Su posizioni assai diverse, rispetto a quelle di Ichino che non ha dato particolare rilievo alle responsabilità delle aziende per la situazione, la sindacalista Valeria Fedeli, Vicesegretario generale Filctem-CGIL che ha evidenziato come in Italia vi sia "un sistema malato nel profondo, come dimostrano ad esempio quelle dimissioni in bianco a cui moltissime lavoratrici devono sottostare, in un contesto in cui di fatto molte aziende discriminano le donne". Per Valeria Fedeli un libro di inchiesta come quello di Chiara Valentini non fa altro che disvelare in maniera drammatica l'arretratezza culturale del nostro Paese mostrandoci un quadro davvero sconfortante.
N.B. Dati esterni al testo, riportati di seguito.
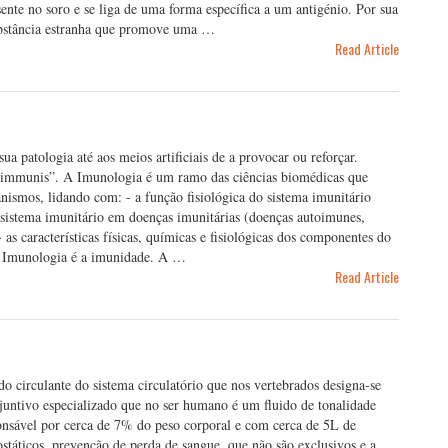
sente no soro e se liga de uma forma específica a um antigénio. Por sua
substância estranha que promove uma …
Read Article
a patologia até aos meios artificiais de a provocar ou reforçar.
 “immunis”. A Imunologia é um ramo das ciências biomédicas que
nismos, lidando com: - a função fisiológica do sistema imunitário
 sistema imunitário em doenças imunitárias (doenças autoimunes,
 - as características físicas, químicas e fisiológicas dos componentes do
a Imunologia é a imunidade. A …
Read Article
o circulante do sistema circulatório que nos vertebrados designa-se
juntivo especializado que no ser humano é um fluido de tonalidade
onsável por cerca de 7% do peso corporal e com cerca de 5L de
áticos, prevenção de perda de sangue, que não são exclusivos e a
Anna Maria Tarantola, vicedirettore Generale della Banca d'Italia, ha posto invece l'accento sulla cultura familista di cui è impregnato il nostro Paese anche in questo terzo millennio e che vede la donna comunque inserita in un ruolo preciso e definito dalle convenzioni. Per Anna Maria Tarantola il vero problema si lega al non rispetto delle norme già vigenti in Italia: "Abbiamo delle regole buone nel nostro Paese, basterebbe applicarle ma soprattutto farle applicare e qui è necessario pensare a più controlli". Il vicedirettore Generale della Banca d'Italia ha anche evidenziato con forza come ci sia la necessità di "una maggiore equità e parità fra uomo e donna anche perché questa avrebbe delle ricadute importanti sulla crescita del sistema Paese".
E' chiaro, ha spiegato proprio Chiara Valentini nel suo intervento, come in Italia ci sia stata e ci sia anche oggi una politica senza strategie incisive in questo ambito: "I figli sono un bene sociale, un bene di tutti e non solo dei loro genitori ma in Italia a quanto pare se ne sono dimenticati tutti. Se ne è accorta, per fare un esempio, anche la cancelliera Merkel che in una situazione simile alla nostra ha affrontato di petto il problema della scarsa natalità con precise politiche sociali per conciliare il lavoro delle donne con il loro ruolo di madri". Un esempio da seguire per uscire da una situazione che rende complicatissima la vita delle madri con la speranza di seguire la strada di altri Paesi europei nei quali la scelta di avere figli trova sostegno in politiche pubbliche che vanno dagli asili ai congedi parentali per madri e padri.